Pytorch 1.7.0 new torchvision API questions

I just upgraded to pytorch 1.7.0 with cuda11.1 and cudnn8.0.5.

I was reading the documentation on the fine grained API and got very interested but have a few questions.

  1. Looking at the torchvision. set_video_backend (backend ) function and the options. Is there a way to determine whether the ffmpeg backend will use GPU or CPU? I am looking at using the nvidia GPU based video decoding and it was not clear how to do this.
  2. In this documentation:
    Can the video source be an rtsp stream (uri) instead of a file name?
  3. What format would the frame extracted from the video be? I suppose it would be a tensor?
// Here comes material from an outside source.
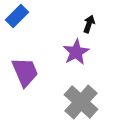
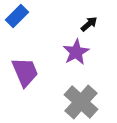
black arrow: rotated 30 degrees clockwise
My current deployment makes use of video inference and I am using openCV’s video API to create multiple video streams from various cameras, extract a frame (as an opencv formated numpy array), convert to a tensor and then forward into models. I am looking to see if I can replace the opencv API with torchvision and eliminate a few conversion steps… basically extract the frame and keep it in the GPU memory as a tensor and infer directly from it instead of doing video
stream GPU decoding(opencv ffmpeg) -> frame extraction to CPU (opencv) -> numpy array (pytorch) -> CPU conversion to tensor (pytorch)-> GPU inference (pytorch).

Video stream GPU decoding (torchvision) -> frame extraction in GPU (torchvision) -> GPU inference (pytorch)

Is this possible?

1 Like

I’m interested in exactly the same thing.

However, if this is possible, and you’re in a multiprocessed environment, I’m afraid you’re gonna have big spikes of GPU memory (every process has to load at least 1GB of cuda kernels to use torch GPU, and that’s not even talking about the space to store the frames you’re gonna be manipulating). Ignore if you’re not though.

Anyways, I’m currently looking at this GitHub - osai-ai/tensor-stream: A library for real-time video stream decoding to CUDA memory. I haven’t tested it yet. If it’s what you’re looking for, please share your results. Or if you found another way, please keep me posted.

PS : I suggest you could change the name of the topic to be more on point with what you are describing. What about “Video loading and preprocessing fully on GPU” or something like that ?

Thanks Felix,

I did explore the option of using tensor-stream as well but ended up giving up on the idea as it doesn’t appear to be all that efficient GPU memory wise. The saving made from not moving the frames from GPU to system RAM back and forth actually would be loss in some of the image manipulations I am having to make to them which, it seems are faster on the CPU and more memory consuming.